Monday, August 08, 2011

I DON'T KNOW WHICH WAS WORSE...

...Rivera blowing the save and the Yanks losing in 10 innings, or having to listen to 'Booby' Valentine for over 4 hours. The Sox won, and maybe they should have, since we've been told from day one how they may be the best team in baseball. Yankee fan or Red Sox fan it doesn't matter - watching these teams go up against one another is like watching two heavyweights slug it out with each other for 10 rounds.
Garcia pitched with guile, cunning and the guts of a 2nd story man and sent a number of Red Sox hitters walking back to the dugout shaking their head. Beckett was more conventional, overpowering Yankee batters with fast balls and off-speed stuff. You had to marvel at both. The Sox may ultimately win out, but they have to know the Yanks won't go down easily.

I wonder if ESPN will ever find a trio of announcers that can competently analyze the game and do play-by-play. Orel Hershiser could put John Flaherty to sleep and who is Dan Shulman? As far is Booby goes, I haven't heard such drivel since Joe Morgan was making our ears bleed last year. I think Valentine believes his job is to disagree with every decision that is made on the field: "Did you see what they did here? That's just wrong." Thanks for that insight, Booby. Then he explains HIS way of doing things, and that's usually thoughtless at best, and silly any way you look at it. Case in point: In the bottom of the ninth, with no outs, man on second and down a run, the obvious play is to have the batter bunt. When Ellsbury does bunt, and a lousy one at that, Rivera is quickly off the mound to field it. He looks toward third, but no one is there, so he goes to first. Valentine couldn't wait to say that Nunez was "out of position" and "there was no reason for him to be in that close." Yeah, right. He was supposed to stay at third and HOPE that the bunt is terrible and right at Rivera instead of down the line, like it's supposed to be. The ONLY way you try for the man in that situation, is to use the 'wheel play,' with the third baseman charging and the shortstop covering third. Now if Valentine had said that, and criticized the Yanks for not doing that, he'd have a point. But no, he had to point out what HE thought was a mistake. Give him credit, though, he tried to anticipate moves both teams might try or the type of pitch that would be thrown. He was usually wrong, of course, but that helped because you could count on that.
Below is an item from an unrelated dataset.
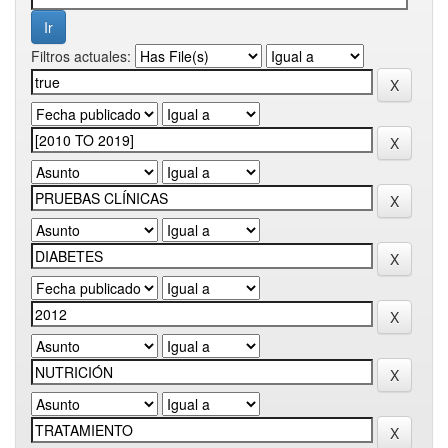
Filtros actuales:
It was irritating to watch Sox lefty, Franklin Morales, balk every time he threw to first. The Yanks complained, uselessly, of course, and the announcers picked up on that, but they refused to take a stand on the move. Was it a balk or not? they never said. Their response was to say here's the rule, and explain it in detail. Hershiser went on about drawing a line from the rubber to the running box down the foul line and how the pitcher has to step inside that line to meet the 45 degrees that is allowed. Interesting, but totally wrong. The rule actually says the pitcher has to step TOWARDS first base, not within 45 degrees. Also, once the lefty's right leg goes behind his left leg when starting his motion, he HAS to throw to the plate. They never mentioned that, and Morales violated that one, too.

I loved how Valentine waxed on about how Beckett took 30-35 seconds between pitches and that the umpires never enforced the 12 second rule. "Either enforce it or eliminate the rule," he said. This from a guy who snuck back into the dugout wearing a fake mustache when he was a manager after being thrown out by the umpire. Should we eliminate that rule too, Valentine?

I read this in Dwight Perry's column last night.
"In Friday's 1-0 loss to the Angels, the Mariners had a runner picked off first, another caught trying to steal second and yet another nabbed rounding third too far. Just one foolhardy tag at home, and the M's would've gotten picked for the cycle."
What made this interesting to me, was that this once happened to me exactly as described. Playing in a fast-pitch soft ball game, I made outs at 1st, 2nd and 3rd all in one game, earning me the derisive nickname of "Flash." Thanks for bringing back a painful memory, Dwight.